What is expected – The lines you return must be all those in the data that hold the string "besoin".

Provided material –
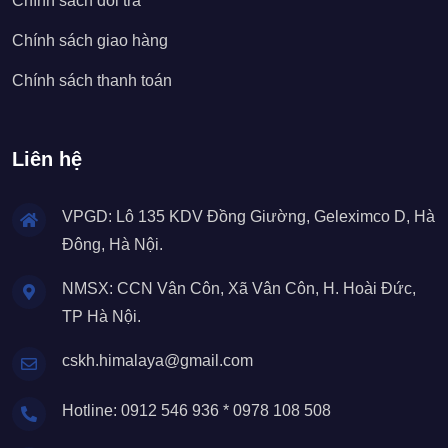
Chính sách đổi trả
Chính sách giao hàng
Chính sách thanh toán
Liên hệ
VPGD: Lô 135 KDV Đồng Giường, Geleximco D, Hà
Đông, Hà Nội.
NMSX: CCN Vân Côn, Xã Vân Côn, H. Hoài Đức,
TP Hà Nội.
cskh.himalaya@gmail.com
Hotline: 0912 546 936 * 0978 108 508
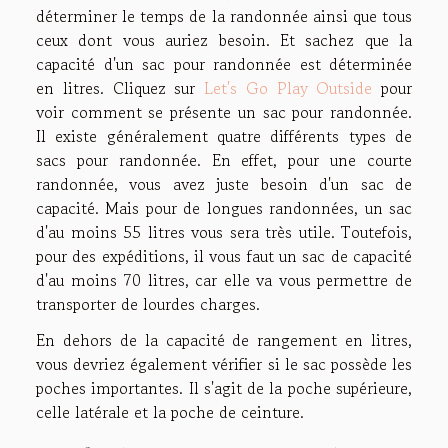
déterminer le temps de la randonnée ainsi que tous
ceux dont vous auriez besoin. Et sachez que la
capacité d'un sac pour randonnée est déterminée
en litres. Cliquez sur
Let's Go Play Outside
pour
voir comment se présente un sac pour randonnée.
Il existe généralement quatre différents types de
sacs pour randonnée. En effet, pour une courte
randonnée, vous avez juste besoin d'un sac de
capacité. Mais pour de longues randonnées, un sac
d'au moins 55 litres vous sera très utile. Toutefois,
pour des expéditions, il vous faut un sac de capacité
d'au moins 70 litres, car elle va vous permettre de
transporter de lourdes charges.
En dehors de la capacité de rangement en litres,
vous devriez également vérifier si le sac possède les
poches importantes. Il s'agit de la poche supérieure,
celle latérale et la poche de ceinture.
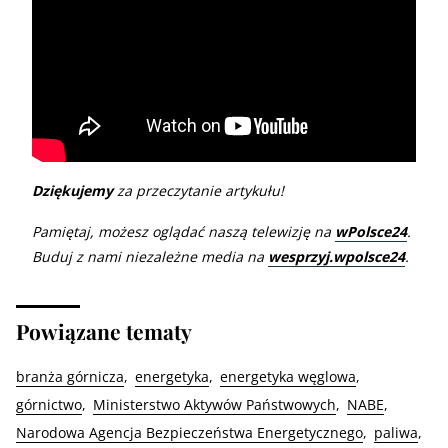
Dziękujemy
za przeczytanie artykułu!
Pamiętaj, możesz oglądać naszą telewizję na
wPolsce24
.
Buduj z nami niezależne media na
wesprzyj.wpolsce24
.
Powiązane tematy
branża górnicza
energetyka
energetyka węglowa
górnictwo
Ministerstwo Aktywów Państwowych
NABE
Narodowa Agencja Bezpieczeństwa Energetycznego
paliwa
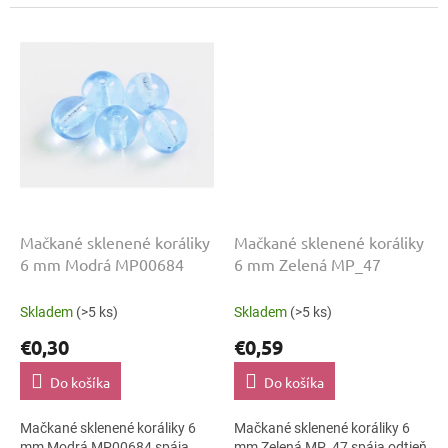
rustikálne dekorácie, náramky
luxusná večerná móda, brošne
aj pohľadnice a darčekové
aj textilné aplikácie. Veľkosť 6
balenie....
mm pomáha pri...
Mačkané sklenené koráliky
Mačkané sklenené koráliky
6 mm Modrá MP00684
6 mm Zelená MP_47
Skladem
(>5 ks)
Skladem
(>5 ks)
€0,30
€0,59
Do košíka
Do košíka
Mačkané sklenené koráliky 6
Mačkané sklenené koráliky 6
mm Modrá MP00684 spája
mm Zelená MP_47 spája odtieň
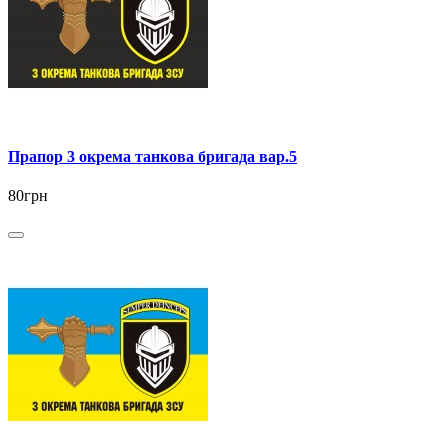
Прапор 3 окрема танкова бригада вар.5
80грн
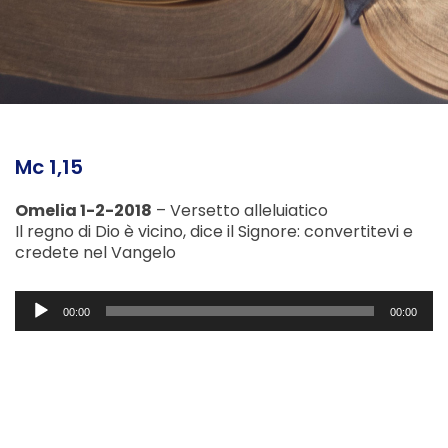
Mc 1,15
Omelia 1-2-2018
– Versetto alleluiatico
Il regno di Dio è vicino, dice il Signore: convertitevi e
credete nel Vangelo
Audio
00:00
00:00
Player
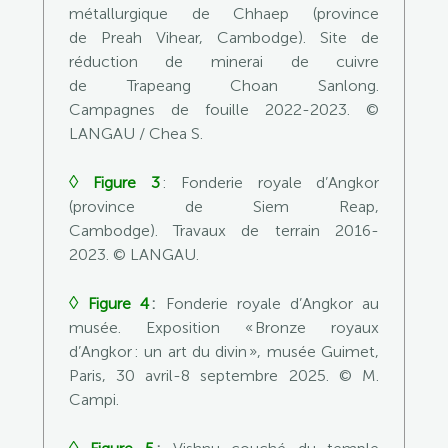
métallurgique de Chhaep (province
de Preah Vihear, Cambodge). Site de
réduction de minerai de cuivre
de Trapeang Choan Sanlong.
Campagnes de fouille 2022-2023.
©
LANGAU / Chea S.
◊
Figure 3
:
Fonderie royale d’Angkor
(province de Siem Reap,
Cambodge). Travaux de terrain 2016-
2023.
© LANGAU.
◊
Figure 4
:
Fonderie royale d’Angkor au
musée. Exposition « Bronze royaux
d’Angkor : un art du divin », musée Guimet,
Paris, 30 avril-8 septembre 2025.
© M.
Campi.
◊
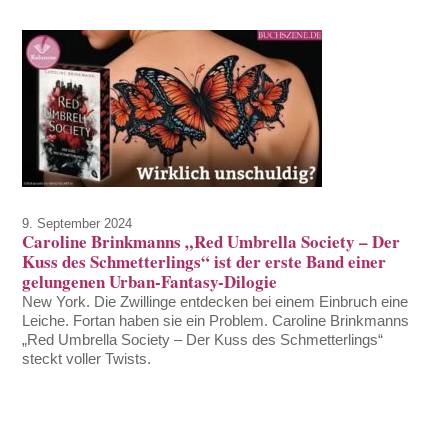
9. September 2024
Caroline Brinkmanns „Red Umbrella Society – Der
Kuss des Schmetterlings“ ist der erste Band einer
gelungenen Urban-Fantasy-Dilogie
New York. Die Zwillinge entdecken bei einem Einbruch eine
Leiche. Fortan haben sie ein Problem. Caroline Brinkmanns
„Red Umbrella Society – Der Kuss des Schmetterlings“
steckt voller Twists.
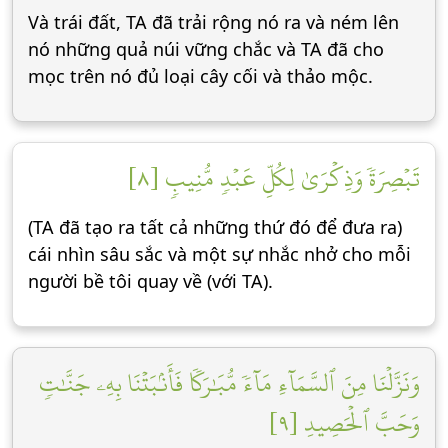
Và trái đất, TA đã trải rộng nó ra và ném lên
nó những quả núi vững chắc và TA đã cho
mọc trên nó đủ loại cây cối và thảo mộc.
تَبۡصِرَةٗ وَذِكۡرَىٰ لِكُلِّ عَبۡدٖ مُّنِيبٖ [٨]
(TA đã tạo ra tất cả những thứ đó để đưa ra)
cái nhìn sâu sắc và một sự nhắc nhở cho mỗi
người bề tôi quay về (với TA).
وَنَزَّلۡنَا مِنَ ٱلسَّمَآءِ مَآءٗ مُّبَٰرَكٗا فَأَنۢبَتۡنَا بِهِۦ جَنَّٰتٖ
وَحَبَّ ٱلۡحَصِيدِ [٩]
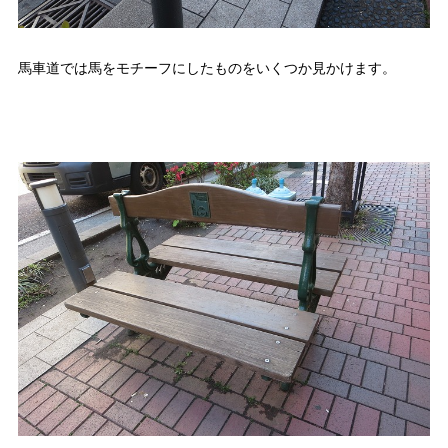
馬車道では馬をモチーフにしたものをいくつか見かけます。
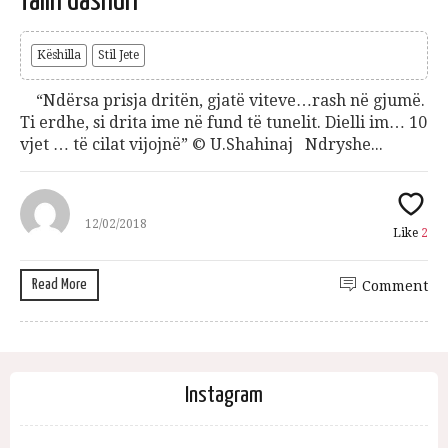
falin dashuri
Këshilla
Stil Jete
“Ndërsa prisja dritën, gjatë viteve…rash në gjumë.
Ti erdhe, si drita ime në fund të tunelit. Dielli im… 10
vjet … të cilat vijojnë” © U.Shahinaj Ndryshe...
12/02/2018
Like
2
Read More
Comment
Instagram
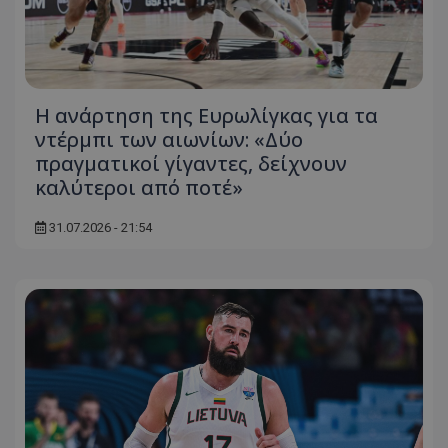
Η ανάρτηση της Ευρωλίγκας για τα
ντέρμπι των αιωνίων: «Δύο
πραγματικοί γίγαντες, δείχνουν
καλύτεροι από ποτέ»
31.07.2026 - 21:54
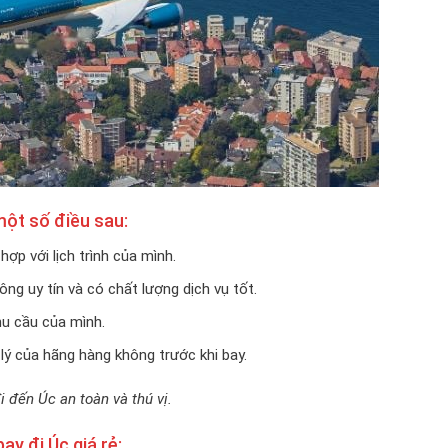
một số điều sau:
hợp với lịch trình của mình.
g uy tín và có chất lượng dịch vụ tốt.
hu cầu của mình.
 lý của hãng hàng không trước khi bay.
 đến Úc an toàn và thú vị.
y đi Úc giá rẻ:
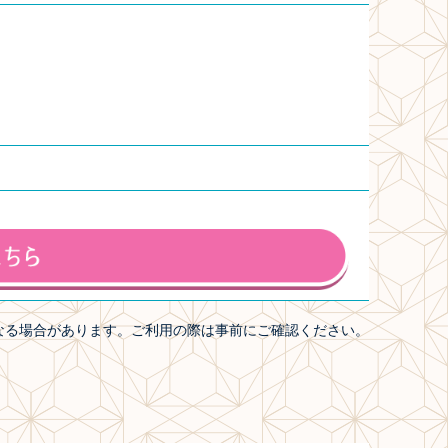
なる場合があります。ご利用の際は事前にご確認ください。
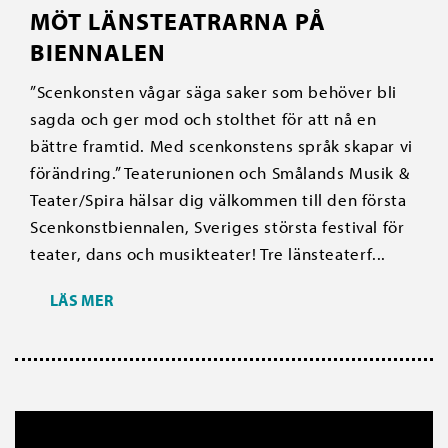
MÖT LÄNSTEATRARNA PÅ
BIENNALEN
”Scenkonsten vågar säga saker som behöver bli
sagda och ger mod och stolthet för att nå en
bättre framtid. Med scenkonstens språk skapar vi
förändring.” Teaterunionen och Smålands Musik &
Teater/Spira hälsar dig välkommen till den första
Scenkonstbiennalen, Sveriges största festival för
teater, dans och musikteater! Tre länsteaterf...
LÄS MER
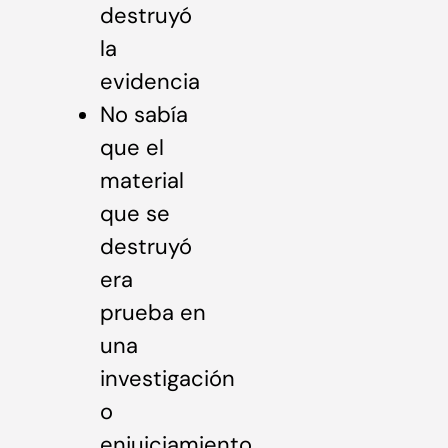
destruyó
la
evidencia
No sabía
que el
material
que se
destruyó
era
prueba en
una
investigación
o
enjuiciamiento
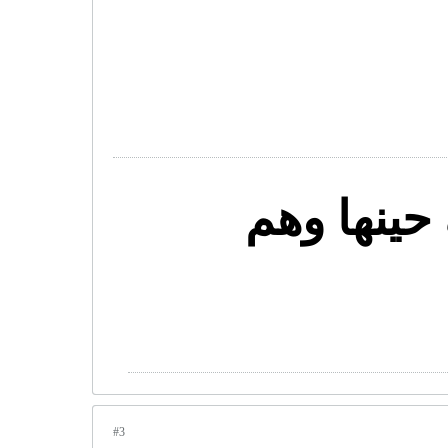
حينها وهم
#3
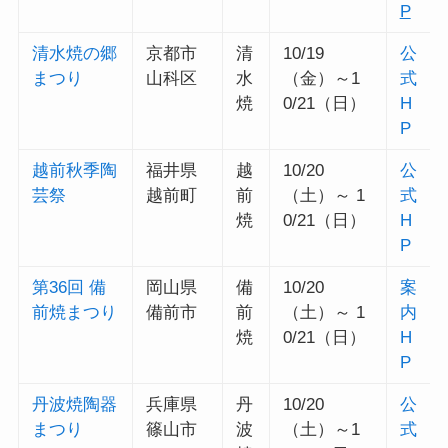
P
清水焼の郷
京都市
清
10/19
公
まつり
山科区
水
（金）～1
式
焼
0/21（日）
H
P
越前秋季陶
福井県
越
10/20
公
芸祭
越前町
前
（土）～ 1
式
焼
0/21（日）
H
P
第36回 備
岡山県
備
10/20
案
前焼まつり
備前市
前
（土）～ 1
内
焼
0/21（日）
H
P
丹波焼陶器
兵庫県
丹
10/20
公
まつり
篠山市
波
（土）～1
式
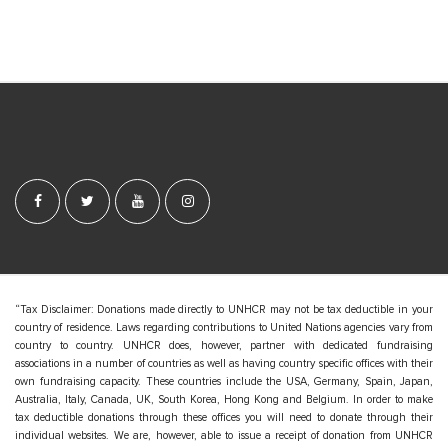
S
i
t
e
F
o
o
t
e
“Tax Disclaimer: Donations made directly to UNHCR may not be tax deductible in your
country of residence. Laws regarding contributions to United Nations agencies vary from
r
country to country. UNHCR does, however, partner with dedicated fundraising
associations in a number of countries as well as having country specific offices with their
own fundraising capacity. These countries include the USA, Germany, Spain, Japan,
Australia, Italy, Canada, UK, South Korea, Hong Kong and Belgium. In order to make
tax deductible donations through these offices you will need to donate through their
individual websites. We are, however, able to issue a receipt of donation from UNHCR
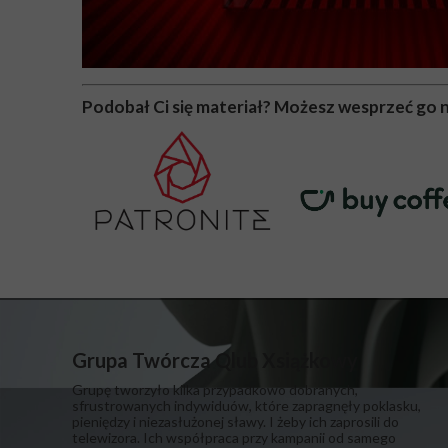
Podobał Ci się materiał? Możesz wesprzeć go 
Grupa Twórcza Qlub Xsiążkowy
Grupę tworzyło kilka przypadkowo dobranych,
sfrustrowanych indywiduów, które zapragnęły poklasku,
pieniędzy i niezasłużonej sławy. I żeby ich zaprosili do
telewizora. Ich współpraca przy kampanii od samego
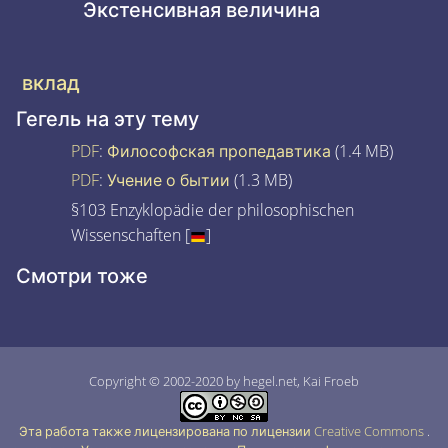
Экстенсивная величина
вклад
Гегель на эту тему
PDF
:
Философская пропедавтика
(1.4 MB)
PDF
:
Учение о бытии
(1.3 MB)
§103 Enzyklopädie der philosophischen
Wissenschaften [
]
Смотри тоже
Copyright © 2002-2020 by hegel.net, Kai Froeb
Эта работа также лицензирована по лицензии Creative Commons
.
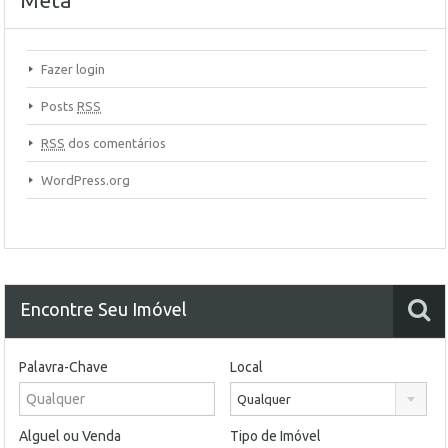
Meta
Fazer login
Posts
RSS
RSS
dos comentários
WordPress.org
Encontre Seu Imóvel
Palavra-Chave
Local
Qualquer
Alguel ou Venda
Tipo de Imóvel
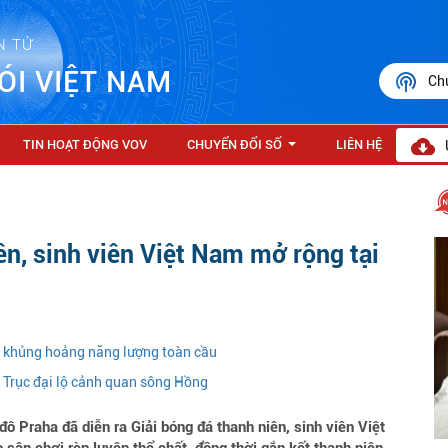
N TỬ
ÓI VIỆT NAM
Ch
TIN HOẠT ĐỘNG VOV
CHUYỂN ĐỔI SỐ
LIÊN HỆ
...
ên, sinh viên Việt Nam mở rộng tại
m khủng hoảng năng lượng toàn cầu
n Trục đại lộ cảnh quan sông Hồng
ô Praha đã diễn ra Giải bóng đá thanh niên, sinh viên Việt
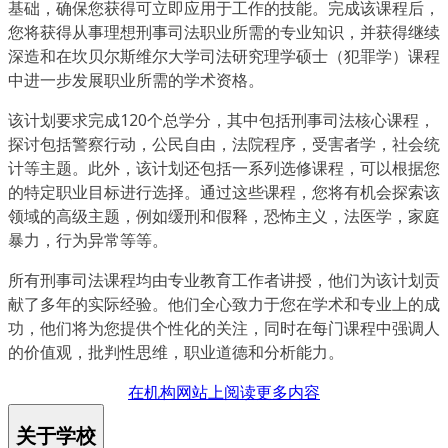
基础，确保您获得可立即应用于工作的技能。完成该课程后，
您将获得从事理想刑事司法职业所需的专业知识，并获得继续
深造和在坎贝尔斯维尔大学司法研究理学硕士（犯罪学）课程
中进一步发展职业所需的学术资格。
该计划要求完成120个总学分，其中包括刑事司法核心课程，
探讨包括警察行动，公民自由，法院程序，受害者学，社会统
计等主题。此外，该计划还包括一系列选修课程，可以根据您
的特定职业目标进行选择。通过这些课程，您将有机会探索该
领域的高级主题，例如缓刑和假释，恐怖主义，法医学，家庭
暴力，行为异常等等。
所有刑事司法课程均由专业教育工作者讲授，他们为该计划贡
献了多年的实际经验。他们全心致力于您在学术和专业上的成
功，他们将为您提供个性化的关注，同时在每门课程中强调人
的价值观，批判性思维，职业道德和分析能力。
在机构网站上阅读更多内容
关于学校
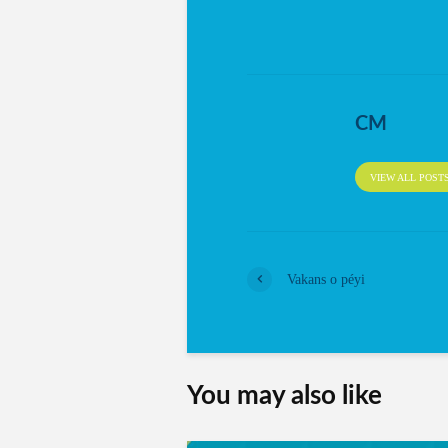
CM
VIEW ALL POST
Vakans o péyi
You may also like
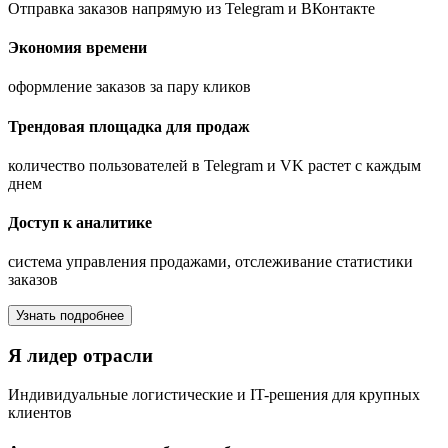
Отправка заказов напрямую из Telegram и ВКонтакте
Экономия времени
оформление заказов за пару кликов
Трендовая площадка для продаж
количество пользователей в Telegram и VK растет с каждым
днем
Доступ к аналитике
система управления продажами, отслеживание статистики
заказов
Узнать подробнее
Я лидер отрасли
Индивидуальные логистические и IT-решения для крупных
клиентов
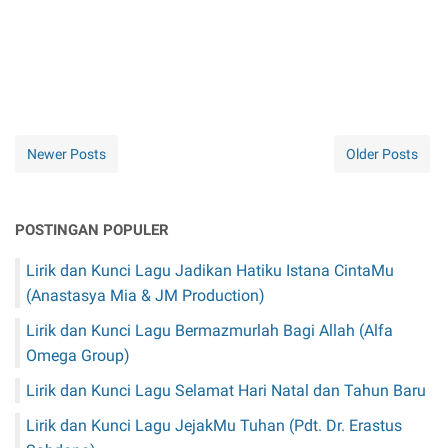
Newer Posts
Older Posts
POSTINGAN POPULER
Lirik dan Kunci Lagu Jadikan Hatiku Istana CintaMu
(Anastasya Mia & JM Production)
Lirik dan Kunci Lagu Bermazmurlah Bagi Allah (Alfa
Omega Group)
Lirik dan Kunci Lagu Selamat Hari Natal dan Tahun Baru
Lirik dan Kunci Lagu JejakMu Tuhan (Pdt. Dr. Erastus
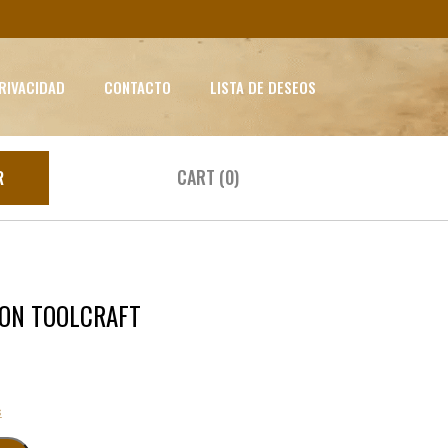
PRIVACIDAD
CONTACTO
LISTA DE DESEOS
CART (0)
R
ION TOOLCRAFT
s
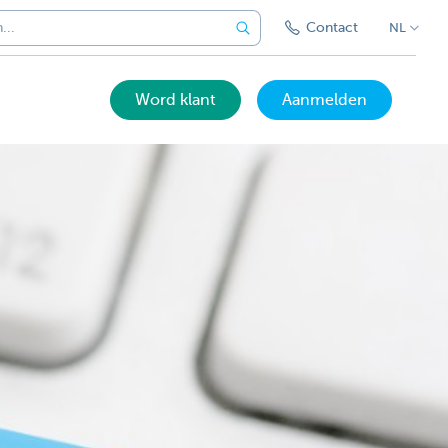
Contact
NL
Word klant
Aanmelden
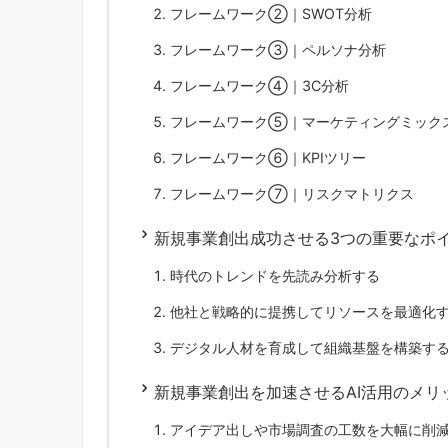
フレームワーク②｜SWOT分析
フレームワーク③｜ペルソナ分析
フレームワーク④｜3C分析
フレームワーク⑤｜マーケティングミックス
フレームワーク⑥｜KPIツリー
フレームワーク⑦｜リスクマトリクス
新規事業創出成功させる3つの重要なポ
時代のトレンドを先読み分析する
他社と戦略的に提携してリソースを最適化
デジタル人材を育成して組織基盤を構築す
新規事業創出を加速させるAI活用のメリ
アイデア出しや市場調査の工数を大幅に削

Answer to this problem –
ceux dont vous auriez besoin. Et sachez que la
randonnée, vous avez juste besoin d'un sac de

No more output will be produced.